Ensure AOAI models are deployed using Global deployment
Impact:HighCategory:High Availability
APRL GUID:081fc8a4-b2d9-405b-b351-334e621016f5
Description:
Global deployments leverage Azure's global infrastructure to route customer traffic to the best available data center for the customer’s inference requests.
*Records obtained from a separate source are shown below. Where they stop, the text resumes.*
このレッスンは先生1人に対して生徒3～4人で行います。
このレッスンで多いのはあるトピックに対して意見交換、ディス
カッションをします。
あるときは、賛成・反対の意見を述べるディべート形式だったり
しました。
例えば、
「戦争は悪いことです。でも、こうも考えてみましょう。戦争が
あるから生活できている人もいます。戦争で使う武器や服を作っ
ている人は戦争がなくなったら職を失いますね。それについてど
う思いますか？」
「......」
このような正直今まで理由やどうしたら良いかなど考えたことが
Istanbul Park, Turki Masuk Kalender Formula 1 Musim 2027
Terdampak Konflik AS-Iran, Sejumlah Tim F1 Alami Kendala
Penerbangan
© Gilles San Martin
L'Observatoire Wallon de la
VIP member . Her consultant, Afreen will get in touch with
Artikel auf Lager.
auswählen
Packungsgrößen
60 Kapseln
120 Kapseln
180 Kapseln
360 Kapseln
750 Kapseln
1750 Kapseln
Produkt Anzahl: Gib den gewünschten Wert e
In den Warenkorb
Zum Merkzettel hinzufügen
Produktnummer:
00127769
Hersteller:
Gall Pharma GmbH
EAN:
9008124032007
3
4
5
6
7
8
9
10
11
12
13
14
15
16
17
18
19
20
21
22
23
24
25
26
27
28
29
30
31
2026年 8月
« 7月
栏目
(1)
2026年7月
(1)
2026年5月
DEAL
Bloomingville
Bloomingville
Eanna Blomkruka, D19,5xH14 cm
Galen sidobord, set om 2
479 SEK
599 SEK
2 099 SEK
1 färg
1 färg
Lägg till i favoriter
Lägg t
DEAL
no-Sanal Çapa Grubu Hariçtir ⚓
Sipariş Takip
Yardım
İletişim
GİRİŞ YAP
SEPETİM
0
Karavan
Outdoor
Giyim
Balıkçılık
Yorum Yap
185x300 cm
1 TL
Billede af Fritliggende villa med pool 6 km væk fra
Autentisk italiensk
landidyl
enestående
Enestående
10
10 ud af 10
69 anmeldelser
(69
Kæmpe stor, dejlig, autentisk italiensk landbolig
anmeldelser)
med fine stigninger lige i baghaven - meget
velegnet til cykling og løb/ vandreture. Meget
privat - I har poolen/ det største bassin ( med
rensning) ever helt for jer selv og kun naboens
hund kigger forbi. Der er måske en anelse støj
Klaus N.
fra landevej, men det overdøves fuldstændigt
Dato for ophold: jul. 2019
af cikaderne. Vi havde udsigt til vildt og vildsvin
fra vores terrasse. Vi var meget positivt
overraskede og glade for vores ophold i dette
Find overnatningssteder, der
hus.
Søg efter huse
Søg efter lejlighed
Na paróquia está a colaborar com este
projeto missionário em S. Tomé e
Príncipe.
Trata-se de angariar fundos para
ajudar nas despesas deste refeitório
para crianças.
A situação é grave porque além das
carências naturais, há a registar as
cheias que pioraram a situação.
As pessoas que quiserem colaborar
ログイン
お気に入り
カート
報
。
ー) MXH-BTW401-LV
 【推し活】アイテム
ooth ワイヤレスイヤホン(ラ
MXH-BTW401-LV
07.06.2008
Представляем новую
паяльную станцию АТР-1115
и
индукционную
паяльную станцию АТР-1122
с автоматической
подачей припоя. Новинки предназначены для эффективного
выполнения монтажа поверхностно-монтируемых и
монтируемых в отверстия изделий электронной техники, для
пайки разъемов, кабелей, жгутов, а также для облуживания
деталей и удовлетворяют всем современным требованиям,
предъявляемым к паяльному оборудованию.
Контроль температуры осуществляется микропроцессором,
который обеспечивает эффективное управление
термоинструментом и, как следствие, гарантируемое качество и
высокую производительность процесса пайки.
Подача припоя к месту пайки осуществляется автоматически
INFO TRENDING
This ensures highest initial throughput limits and best model availability while still providing our uptime SLA and low latency.
Potential Benefits:
Low latency, best model availability, business continuity
Click the Azure Resource Graph tab to view the query
//cannot-be-validated-with-arg
Deploy a PAYG instance of the model with provisioned throughput to manage overflow effectively
Impact:HighCategory:High Availability
APRL GUID:0c193899-da60-4a52-b4a0-77d75ac8c5c5
Description:
Provisioned Throughput offers pre-allocated capacity for consistent workloads, while Pay-as-You-Go charges for actual usage, ideal for variable workloads. During overflow, the Pay-as-You-Go instance manages excess load, ensuring service efficiency
Potential Benefits:
PAYG model balances cost and performance and helps scale
Click the Azure Resource Graph tab to view the query
//cannot-be-validated-with-arg
Ensure that models are deployed using Global batch for large scale processing
Impact:HighCategory:Scalability
APRL GUID:8aa9744b-f302-4b05-9776-51d6dd3d0c3a
Description:
Global batch efficiently handles large-scale tasks within 24 hours. Submit requests in a single file, with a separate quota to protect online workloads. Key uses: data processing, content generation, document review, customer support automation, data extraction, NLP tasks, and marketing
Potential Benefits:
Cost effective faster turnaround for large-scale processing.
Click the Azure Resource Graph tab to view the query
//cannot-be-validated-with-arg
Ensure AOAI models are deployed using Data Zone Standard for data residency requirements
Impact:HighCategory:Governance
APRL GUID:ac3add17-013e-41a5-af91-9fefce794a00
Description:
Data zone deployments route customer traffic to the highest availability data center within the defined data zone, ensuring data at rest remains within the Azure OpenAI resource geography. This approach offers increased quota limits and ensures data processing occurs within the specified data zone
Click the Azure Resource Graph tab to view the query
//cannot-be-validated-with-arg
Deploy AOAI Service in multiple regions using Standard and/or Provisioned deployments
Impact:HighCategory:High Availability
APRL GUID:61187af4-7d36-4b48-b16e-de78bef143a0
Description:
If your service needs to always be available, design AOAI Service to either failover into another region or split the workload between two or more regions. Applications requiring high degrees of resiliency should consider this to strengthen their model infrastructure.
Potential Benefits:
Ensures business continuity during regional outages.